Denver Homeland Security official asks Congress to help human trafficking victims
Author: Tom Ramstack - September 27, 2018 - Updated: October 15, 2018
WASHINGTON — A Denver-based U.S. Homeland Security Department official supported legislation requiring more assistance for human trafficking victims during a congressional hearing Wednesday.
Many of the victims are severely traumatized when law officers extract them from forced labor or the sex trade, according to expert witnesses at a U.S. House Homeland Security subcommittee hearing.
They need “victim assistance specialists” to counsel them and help them to recover, said Steve Cagen, special agent in charge of Homeland Security Investigations’ (HSI) Denver office.
“I’ve got a four-state region: Utah, Colorado, Montana, Wyoming,” Cagen said. “For HSI, I got one victim assistance specialist.”
His federal agency investigates more than 1,000 human trafficking cases per year.
“I need at least one [victim assistance specialist] per state,” Cagen said.
The congressional border and maritime security subcommittee convened the hearing to review the federal government’s efforts to combat human trafficking. Witnesses from the Justice Department and Homeland Security Department testified about how they investigate and prosecute human trafficking perpetrators.
“They’re all driven by greed,” Cagen said.
Congress is preparing to vote on the Traffic Victims Protection Reauthorization Act, which would continue legislation enacted 18 years ago to halt human trafficking. The original law organized a task force from several federal agencies to coordinate the efforts.
Other portions of the law gave illegal immigrants who were human trafficking victims protection from deportation if they cooperated with investigators. The law also authorized the task force to work with foreign governments to stop human trafficking before it reached the U.S. border. Most of the international effort focused on Mexico.
The proposal for reauthorizing funding and management of the law includes a provision for increasing the number of victim assistance specialists from 27 to more than 100.
The specialists are supposed to accompany law enforcement officers when they make arrests and track down victims. The specialists are tasked with ensuring that victims’ rights are protected, that they’re advised about participating in prosecutions, and that they’re referred to community service agencies that can help them.
The “Victim Assistance Program” Cagen described has some similarities to the Colorado Human Trafficking Council organized by Gov. John Hickenlooper in 2015. It joins efforts of law enforcement and community groups, such as the Colorado Network to End Human Trafficking, the Colorado Trafficking and Organized Crime Coalition, and the Front Range Anti-Trafficking Coalition.

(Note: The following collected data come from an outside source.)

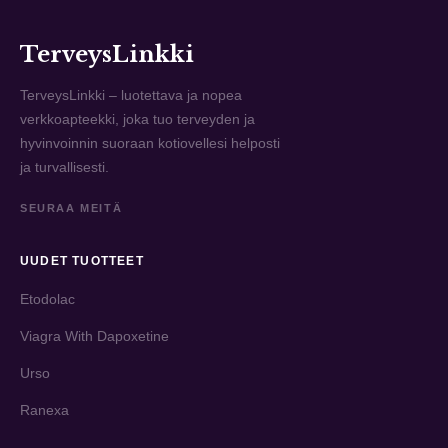
TerveysLinkki
TerveysLinkki – luotettava ja nopea
verkkoapteekki, joka tuo terveyden ja
hyvinvoinnin suoraan kotiovellesi helposti
ja turvallisesti.
SEURAA MEITÄ
UUDET TUOTTEET
Etodolac
Viagra With Dapoxetine
Urso
Ranexa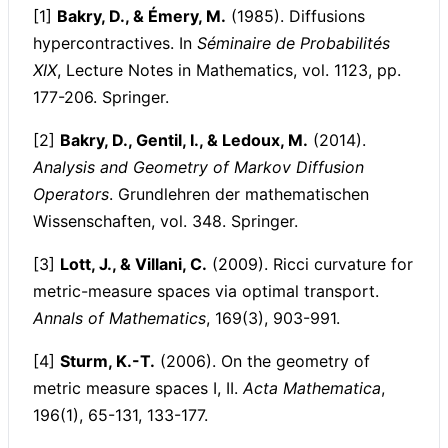
[1]
Bakry, D., & Émery, M.
(1985). Diffusions
hypercontractives. In
Séminaire de Probabilités
XIX
, Lecture Notes in Mathematics, vol. 1123, pp.
177-206. Springer.
[2]
Bakry, D., Gentil, I., & Ledoux, M.
(2014).
Analysis and Geometry of Markov Diffusion
Operators
. Grundlehren der mathematischen
Wissenschaften, vol. 348. Springer.
[3]
Lott, J., & Villani, C.
(2009). Ricci curvature for
metric-measure spaces via optimal transport.
Annals of Mathematics
, 169(3), 903-991.
[4]
Sturm, K.-T.
(2006). On the geometry of
metric measure spaces I, II.
Acta Mathematica
,
196(1), 65-131, 133-177.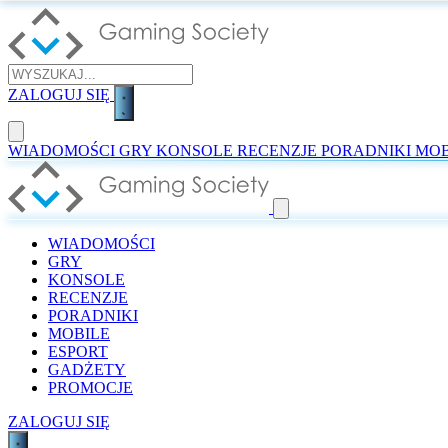
ZALOGUJ SIĘ
WIADOMOŚCI
GRY
KONSOLE
RECENZJE
PORADNIKI
MOB
WIADOMOŚCI
GRY
KONSOLE
RECENZJE
PORADNIKI
MOBILE
ESPORT
GADŻETY
PROMOCJE
ZALOGUJ SIĘ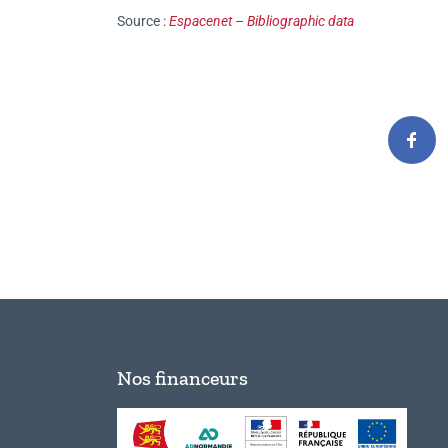
Source :
Espacenet – Bibliographic data
Nos financeurs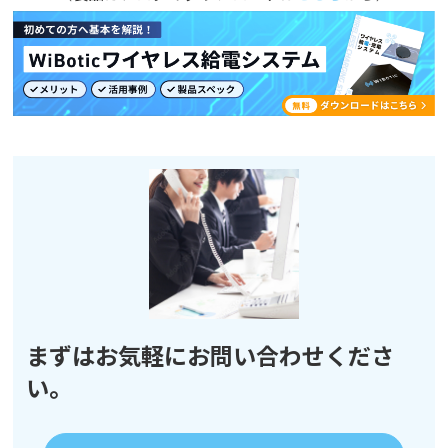
まずはお気軽にお問い合わせくださ
い。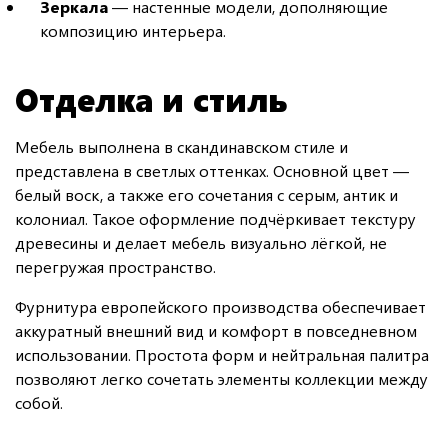
Зеркала
— настенные модели, дополняющие
композицию интерьера.
Отделка и стиль
Мебель выполнена в скандинавском стиле и
представлена в светлых оттенках. Основной цвет —
белый воск, а также его сочетания с серым, антик и
колониал. Такое оформление подчёркивает текстуру
древесины и делает мебель визуально лёгкой, не
перегружая пространство.
Фурнитура европейского производства обеспечивает
аккуратный внешний вид и комфорт в повседневном
использовании. Простота форм и нейтральная палитра
позволяют легко сочетать элементы коллекции между
собой.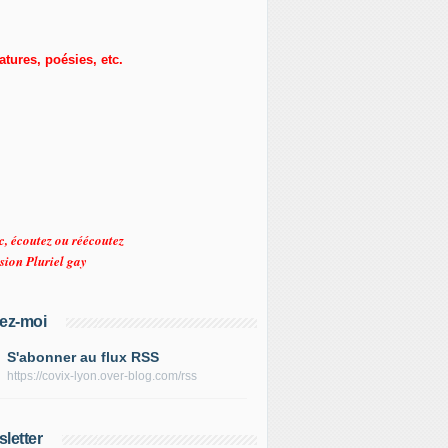
ratures, poésies, etc.
c, écoutez ou réécoutez
sion Pluriel gay
ez-moi
S'abonner au flux RSS
https://covix-lyon.over-blog.com/rss
letter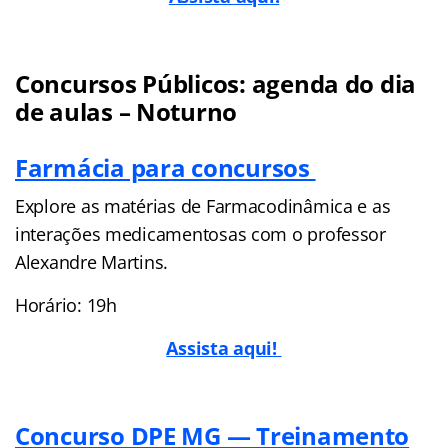
Concursos Públicos: agenda do dia
de aulas – Noturno
Farmácia para concursos
Explore as matérias de Farmacodinâmica e as
interações medicamentosas com o professor
Alexandre Martins.
Horário: 19h
Assista aqui!
Concurso DPE MG — Treinamento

In its 2017 annual report, the Colorado Human Trafficking Council reported that prosecutors filed charges in 97 cases of alleged human trafficking, resulting in 23 convictions. The average prison sentence was 48.9 years and the median sentence was 17.
Other Colorado organizations that attempt to stay aware of warning signs of human trafficking include school districts.
“Collectively, School District 11 does not provide internal training for spotting the signs of human trafficking among students,” said Devra K. Ashby, public information officer for Colorado Springs School District 11. “However, when outside resources or trainings are shared with the district, we do make our employees aware of those opportunities.”
School districts might be more aggressive in spotting problems with greater government assistance, she said.
“It would be beneficial for Congress to provide additional funding and curriculum for school counselors, nurses and psychologists to have in-depth training on this topic,” Ashby told Colorado Politics.
Arizona Republican U.S. Rep. Martha McSally, who chairs the border and maritime security subcommittee, said human trafficking is not confined to underprivileged persons.
“The truth is that traffickers do not discriminate when it comes to their victims,” McSally said. “Victims can come from any background or be of any age, like a teenage girl who ran away from home, only to be beaten, drugged and forced to walk the streets. The migrant worker who paid a smuggler to help him cross the border, only to be forced into manual labor. Or an elderly woman, lured by the promise of work in America and forced to spend endless hours cleaning the mansion of her captors.”
Last year, the advocacy group Human Trafficking Institute reported 783 active human trafficking cases in the U.S. federal court system. In 55 percent of the cases, the victims were children being used for sex, McSally said.